Maitland tapped Proctor on the head with the crutch. Small-minded though it seemed, in some way he enjoyed reproving the tramp. He added a second blow, aiming the crutch at the thread of silver scar tissue running down Proctor's neck. He deliberately kept up his anger and testiness, encouraging himself to relish these punishments. Once he relaxed he would be destroyed by Proctor.

Proctor lifted his large, bowed back, easing Maitland on to the ground beside the Jaguar. He watched Maitland deferentially, but his dim tramp's eyes were alert for any false move. Maitland settled the crutch under his right arm. Supporting himself with one hand on Proctor's head, he moved stiffly towards the rear of the crashed car. The Jaguar was now hidden by the grass that had grown around it, covering all traces of the blackened ground.

Maitland avoided Proctor's eyes, composing his face so that it would show no trace of any expression. His one hope was that someone had come to inspect the car, a highway official or maintenance worker who might hand the licence number to an alert policeman.

Maitland peered into the grimy interior of the car, at the burnt-out front seat and instrument panel. No one had disturbed the tags of oily towelling and the empty bottles. Maitland gripped the roof gutter, forcing his palm against the sharp edge in an effort to rally himself.

To his surprise, he found that he was far stronger than he had thought. For several seconds he supported himself upright without the crutch. His right leg, though stiff at the hip joint, carried his weight, and by pivoting on his left leg he could very nearly walk. He decided to disguise the extent of his recovery. It would better serve his purpose if Jane and Proctor believed him to be a cripple.

‘All right – let's see what we've got for you.'

Maitland beckoned Proctor out of his way, and opened the trunk. Proctor gazed at him with his crafty, expectant eyes, almost as if he were patiently waiting for Maitland to make a mistake. At times he seemed to invite Maitland to beat him with the crutch, as if well aware of Maitland's calculated pleasure in punishing him, urging him on in the hope that Maitland might develop a genuine taste and so never wish to leave the island.

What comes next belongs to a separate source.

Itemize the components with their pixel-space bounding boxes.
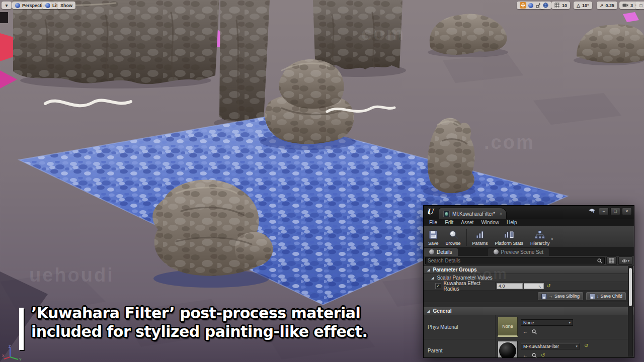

Only the few gifts purchased by the young woman – a sliced loaf, a can of pressed pork bought at the neighbourhood supermarket – kept Proctor in check. Above all, several bottles of cheap red wine had maintained Maitland's authority. Proctor both feared and demanded this wine – in the evenings, when he had carried Maitland to the young woman's basement room, swept the floor and lit the lamp, he would return wearing his dinner-jacket. Maitland would reward him with a cupful of the heady brew, and hand him the bottle. Proctor then retired to his den, where he would be drunk within minutes. As Maitland lay beside the young woman, smoking a cigarette with her before her regular departure for work in the evening, they would hear Proctor's trumpeting voice carried across the whispering grass, his deep mole-like music answered by the soft plaints of this green harp.